In the end though, curiosity won out as I took a letter opener and went to work on my pile of envelopes – but more on that in a moment.

Instead let’s fast forward a few days, as I meet a friend (who just happens to be an investment advisor) at a local watering hole in Vancouver for a beer on a rainy evening. “It should be so easy,” I say, in regards to that often elusive task of growing one’s money.

We talk about the investment decisions people make and how those decisions are often tainted by emotion. We discuss how every business owner and worker wants to grow their wealth, yet so few seem to succeed, even after a lifetime of trying.

And then it occurred to me. As I thought about the pile of envelopes in my kitchen, each one a tiny window looking out onto my financial future, I realized what kept me from even taking a peek. Like many other investors, weary of the extreme market volatility of the past few years, I was afraid of what I might find.

I remembered my trepidation as I finally opened the statements, scanning the pie charts and percentages, catching up on more than a year’s worth of account activity.
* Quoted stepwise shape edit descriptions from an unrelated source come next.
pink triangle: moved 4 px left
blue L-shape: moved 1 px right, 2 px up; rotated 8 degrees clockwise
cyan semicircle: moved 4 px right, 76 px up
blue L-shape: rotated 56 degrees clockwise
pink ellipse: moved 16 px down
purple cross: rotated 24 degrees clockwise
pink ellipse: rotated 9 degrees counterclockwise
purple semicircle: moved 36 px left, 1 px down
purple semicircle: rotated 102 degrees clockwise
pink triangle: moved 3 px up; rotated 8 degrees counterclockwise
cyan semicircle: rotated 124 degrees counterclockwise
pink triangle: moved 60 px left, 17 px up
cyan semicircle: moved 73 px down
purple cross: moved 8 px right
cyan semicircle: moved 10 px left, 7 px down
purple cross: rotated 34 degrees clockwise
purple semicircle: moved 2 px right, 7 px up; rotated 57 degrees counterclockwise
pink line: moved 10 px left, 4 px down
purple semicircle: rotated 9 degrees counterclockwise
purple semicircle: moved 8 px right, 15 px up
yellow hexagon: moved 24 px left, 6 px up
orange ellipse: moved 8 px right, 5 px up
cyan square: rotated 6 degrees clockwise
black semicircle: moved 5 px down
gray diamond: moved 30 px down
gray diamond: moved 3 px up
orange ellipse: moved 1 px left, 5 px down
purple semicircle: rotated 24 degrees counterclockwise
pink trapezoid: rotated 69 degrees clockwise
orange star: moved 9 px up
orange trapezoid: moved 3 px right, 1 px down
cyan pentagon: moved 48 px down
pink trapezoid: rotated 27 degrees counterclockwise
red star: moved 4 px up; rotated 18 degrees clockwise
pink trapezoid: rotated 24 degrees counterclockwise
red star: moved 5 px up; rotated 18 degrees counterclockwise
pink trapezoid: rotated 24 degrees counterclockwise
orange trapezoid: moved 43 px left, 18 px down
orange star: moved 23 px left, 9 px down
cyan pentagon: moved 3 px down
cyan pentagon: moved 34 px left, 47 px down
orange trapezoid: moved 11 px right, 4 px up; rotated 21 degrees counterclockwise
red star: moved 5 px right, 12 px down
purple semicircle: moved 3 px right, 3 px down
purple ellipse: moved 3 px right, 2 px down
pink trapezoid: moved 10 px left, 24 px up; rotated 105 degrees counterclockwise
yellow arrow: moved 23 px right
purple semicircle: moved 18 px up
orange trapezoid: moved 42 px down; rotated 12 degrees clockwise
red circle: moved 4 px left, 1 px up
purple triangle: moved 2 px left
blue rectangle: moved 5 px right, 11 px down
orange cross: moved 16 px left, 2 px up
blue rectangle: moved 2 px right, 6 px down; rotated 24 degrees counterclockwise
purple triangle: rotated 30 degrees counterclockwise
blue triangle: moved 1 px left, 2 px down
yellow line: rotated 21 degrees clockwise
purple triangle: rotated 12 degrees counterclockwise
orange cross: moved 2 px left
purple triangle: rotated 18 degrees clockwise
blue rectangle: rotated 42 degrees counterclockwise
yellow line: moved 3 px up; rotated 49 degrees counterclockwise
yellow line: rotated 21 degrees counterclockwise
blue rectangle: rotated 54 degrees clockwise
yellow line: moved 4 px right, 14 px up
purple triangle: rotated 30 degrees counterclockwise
Needless to say, the news wasn’t good.

But it wasn’t that bad, either.

After two-plus years of recession, I’m thinking there are many people still unable or unwilling to peek into an uncertain future. In living rooms, kitchens and mailboxes across the region, there are surely piles of envelopes like mine, waiting for their owners to digest their contents.

To those people, I say it’s time to rip the envelope open, deal with what’s inside – and most importantly – move on.


JFERG said...

I read somewhere the other day that while the stock market averages a 10% return that the majority of people average less than 3% because of the emotional knee jerk reaction often associated with riding the wave of emotion which is investing.